It's always a lovely surprise when you see an article you contributed to go live on a major website. I had forgotten about this little ditty, but I'm pleased to share it with you now.
Apparently, the search term "lasting longer in bed" is one of the most searched terms on MensFitness.com.
Here is the original article in it's entirety. If you prefer to see it on the website, please click here.
I'd like to sincerely thank the great people at Men's Fitness for contacting me, and am tickled that I'm referred to as a top Sex Expert!
Last Longer in Bed! Sex Experts Tell You How
It’s no fun for her (and embarrassing for you) when it all ends... too early. We got top sexologists to reveal eight secrets for having longer, better sex.
So maybe you’re not the “One Minute Man” Missy Elliot rapped about in 2001, but if you’re still looking for ways to have longer-lasting erections (and longer-lasting sex), you’re not alone. Sex experts agree that it’s one of the most common things men are insecure about—but they’re not always using the right methods. “Of course all men have their own extending technique, from thinking about football or baseball or counting backwards in their heads,” says A.L. Harper, a sex expert and former editor of a UK-based men’s magazine. “However, these distraction techniques can result in making them worse in bed because they aren't paying attention to their partner's pleasure.” If you’re curious to find out the real ways to last longer, we’ve asked three top industry experts to share the advice they give their clients—no Viagra required.
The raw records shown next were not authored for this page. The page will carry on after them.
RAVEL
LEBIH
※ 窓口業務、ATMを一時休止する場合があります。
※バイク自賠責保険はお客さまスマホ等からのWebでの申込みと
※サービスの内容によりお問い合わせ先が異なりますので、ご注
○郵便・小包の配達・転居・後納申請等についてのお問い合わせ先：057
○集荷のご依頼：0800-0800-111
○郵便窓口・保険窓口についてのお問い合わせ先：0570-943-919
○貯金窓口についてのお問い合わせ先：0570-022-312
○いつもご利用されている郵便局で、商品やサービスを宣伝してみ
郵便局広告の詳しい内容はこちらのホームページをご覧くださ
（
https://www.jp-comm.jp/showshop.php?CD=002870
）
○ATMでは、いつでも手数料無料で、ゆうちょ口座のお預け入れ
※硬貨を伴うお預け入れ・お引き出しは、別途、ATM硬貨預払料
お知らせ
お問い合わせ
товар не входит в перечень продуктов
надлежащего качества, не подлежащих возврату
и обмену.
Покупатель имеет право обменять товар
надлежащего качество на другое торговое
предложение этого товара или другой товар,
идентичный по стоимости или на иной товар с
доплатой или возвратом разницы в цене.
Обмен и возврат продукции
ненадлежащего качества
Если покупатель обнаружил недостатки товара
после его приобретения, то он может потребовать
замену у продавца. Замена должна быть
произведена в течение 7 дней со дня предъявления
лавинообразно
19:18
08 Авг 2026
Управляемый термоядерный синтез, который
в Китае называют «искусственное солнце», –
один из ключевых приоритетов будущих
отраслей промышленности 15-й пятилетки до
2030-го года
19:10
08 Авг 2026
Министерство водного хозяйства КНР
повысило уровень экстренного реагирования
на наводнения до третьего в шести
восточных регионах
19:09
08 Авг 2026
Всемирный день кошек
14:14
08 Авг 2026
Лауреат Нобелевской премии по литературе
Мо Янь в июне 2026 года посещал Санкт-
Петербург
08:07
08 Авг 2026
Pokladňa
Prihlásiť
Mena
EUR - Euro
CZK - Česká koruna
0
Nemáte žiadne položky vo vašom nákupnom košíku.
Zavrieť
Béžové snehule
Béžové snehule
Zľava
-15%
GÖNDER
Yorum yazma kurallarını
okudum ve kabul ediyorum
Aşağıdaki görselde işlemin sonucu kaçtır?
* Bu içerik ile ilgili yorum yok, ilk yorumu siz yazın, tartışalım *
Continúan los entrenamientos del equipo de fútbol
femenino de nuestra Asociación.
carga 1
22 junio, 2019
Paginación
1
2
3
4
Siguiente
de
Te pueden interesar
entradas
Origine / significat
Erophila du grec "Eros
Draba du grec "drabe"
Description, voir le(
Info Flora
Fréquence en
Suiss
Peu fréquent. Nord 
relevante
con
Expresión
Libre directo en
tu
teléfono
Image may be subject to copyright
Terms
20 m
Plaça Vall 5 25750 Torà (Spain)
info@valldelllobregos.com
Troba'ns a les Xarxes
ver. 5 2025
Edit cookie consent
1. Study the Kama Sutra. “There is a technique mentioned in the Kama Sutra for delaying ejaculations that basically comes down to training yourself to last longer,” says Harper. She instructs men to start slowly—with no more than one “in/out” stroke every three seconds. “He should then build more strokes slowly over the course of 4 or 5 minutes, until he is moving one stroke per second.” If the man starts to feel like he is going to come, he should stop and “hold himself inside his partner until he feels in control again. Then he begins the whole process again.”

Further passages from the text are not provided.